[Page-level text extractions]
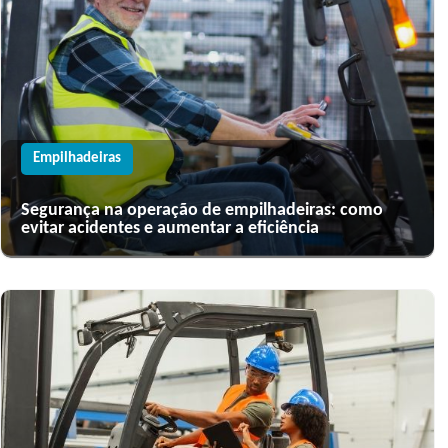
Empilhadeiras
Segurança na operação de empilhadeiras: como
evitar acidentes e aumentar a eficiência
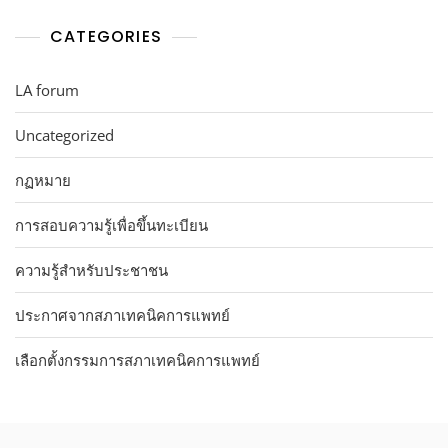
CATEGORIES
LA forum
Uncategorized
กฏหมาย
การสอบความรู้เพื่อขึ้นทะเบียน
ความรู้สำหรับประชาชน
ประกาศจากสภาเทคนิคการแพทย์
เลือกตั้งกรรมการสภาเทคนิคการแพทย์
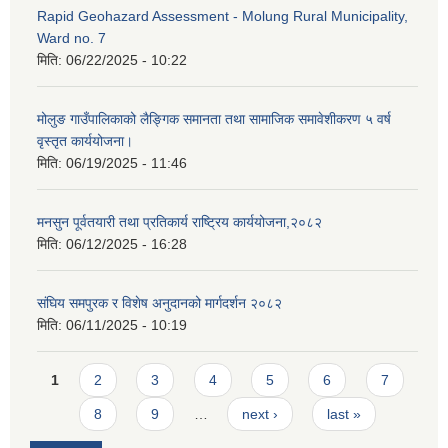
Rapid Geohazard Assessment - Molung Rural Municipality,
Ward no. 7
मिति:
06/22/2025 - 10:22
मोलुङ गाउँपालिकाको लैङ्गिक समानता तथा सामाजिक समावेशीकरण ५ वर्ष
वृस्तृत कार्ययोजना।
मिति:
06/19/2025 - 11:46
मनसुन पूर्वतयारी तथा प्रतिकार्य राष्ट्रिय कार्ययोजना,२०८२
मिति:
06/12/2025 - 16:28
संघिय समपुरक र विशेष अनुदानको मार्गदर्शन २०८२
मिति:
06/11/2025 - 10:19
Pages
1
2
3
4
5
6
7
8
9
…
next ›
last »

- _EXERCISE OBJECTIVE_:
Leave the pictures aside and output each entry exactly as it stands.

- _WRITTEN SOLUTION_:
Empilhadeiras
Segurança na operação de empilhadeiras: como
evitar acidentes e aumentar a eficiência
CATEGORIES
LA forum
Uncategorized
กฏหมาย
การสอบความรู้เพื่อขึ้นทะเบียน
ความรู้สำหรับประชาชน
ประกาศจากสภาเทคนิคการแพทย์
เลือกตั้งกรรมการสภาเทคนิคการแพทย์
Rapid Geohazard Assessment - Molung Rural Municipality,
Ward no. 7
मिति:
06/22/2025 - 10:22
मोलुङ गाउँपालिकाको लैङ्गिक समानता तथा सामाजिक समावेशीकरण ५ वर्ष
वृस्तृत कार्ययोजना।
मिति:
06/19/2025 - 11:46
मनसुन पूर्वतयारी तथा प्रतिकार्य राष्ट्रिय कार्ययोजना,२०८२
मिति:
06/12/2025 - 16:28
संघिय समपुरक र विशेष अनुदानको मार्गदर्शन २०८२
मिति:
06/11/2025 - 10:19
Pages
1
2
3
4
5
6
7
8
9
…
next ›
last »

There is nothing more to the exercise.